Question about body object creation in recursive patterns
According to the reference manual, algorithms such as parallel_for that act recursively on an iteration space, create new body objects for every distinct subrange.Since all these bodies share the same code (i.e., operator() function) and only differ on the input parameters, I was wondering if TBB optimizes their creation in a way that takes into account code reuse and minimizes redundant copy operations.I guess that when tasks are small the overhead for creating new objects might also be small. However, what happens when the parallel loop body is pretty large so that repeatedly copying it endangers introducing notable overhead?
The body objectof parallel_for was intended to be a closure that captures the context in which a parallel loop should execute, to use itinside the loop. I.e. think of the body as of an instance of a lambda function in C++0x. Or, as of a function that contains the whole scope of a single loop iteration, and obtains all necessary data via parameters.

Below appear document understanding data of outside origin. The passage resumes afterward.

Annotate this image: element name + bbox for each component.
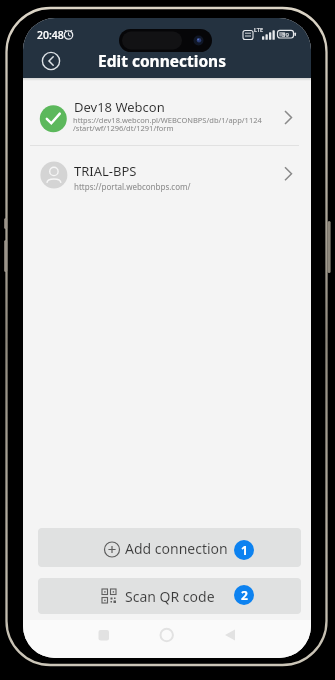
button[interactable]	[33, 43, 69, 79]
button[interactable]	[23, 620, 119, 658]
staticText: /start/wf/1296/dt/1291/form	[73, 123, 174, 133]
staticText: TRIAL-BPS	[74, 162, 137, 180]
button[interactable]: Scan QR code	[38, 578, 301, 614]
staticText: https://dev18.webcon.pl/WEBCONBPS/db/1/a…	[73, 115, 262, 125]
staticText: https://portal.webconbps.com/	[74, 181, 191, 192]
button[interactable]: Dev18 Webcon	[23, 80, 311, 145]
button[interactable]: Add connection	[38, 528, 301, 567]
staticText: 2	[241, 587, 248, 603]
button[interactable]	[215, 620, 311, 658]
staticText: 1	[241, 542, 248, 558]
staticText: LTE	[254, 26, 263, 33]
staticText: Scan QR code	[125, 587, 215, 606]
staticText: Dev18 Webcon	[74, 98, 165, 116]
staticText: 20:48	[37, 28, 64, 42]
staticText: Add connection	[125, 539, 228, 558]
button[interactable]: TRIAL-BPS	[23, 146, 311, 216]
staticText: Edit connections	[23, 50, 306, 71]
button[interactable]	[119, 620, 215, 658]
staticText: 39	[282, 31, 289, 39]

If body objects are big to worry about copying, maybe it's time to rethink the design. Would you pass that many data/context as parameters into a function? If not, don't do it for parallel_for body as well.
You can also use parallel_reduce which performs lazy copying of bodies. For parallel_reduce, this is important because its body also serves as an accumulator of partial "sums". But if necessary it can be used without doing any reduction: implement method join() so that it does nothing.
Argument passing by value or by reference also applies to a Body, except that you can think of it as many function calls when making the trade-off: just pass a pointer to that big lump of data, assuming it is thread-safe of course.
Many thanks to both of you for replying. I think I have not stressed enough that the overhead I am talking about would come from copying code and not data. Parameter passing is not an issue for me, since I assume that most data processed by the loop can be heap-allocated global objects.
A typical scenario would be e.g. applications where code comprises of large for-loops parallelized at the outermost level, while data may be totally decoupled from code and defined elsewhere. This is a common case in large-scale, array-based scientific codes. In that case, parallel_for would only pass the subrange bounds in each operator() invocation, but would need of course to copy the operator() code every time. [Apart from copying the same code again and again, this could have other side effects such as thrashing instruction cache]. Of course, an effective alternative would be to enclose the whole loop body in a separate global function and having it called from inside operator(), but I wonder whether it would be a better approach for TBB to provide some way to decouple code from task state.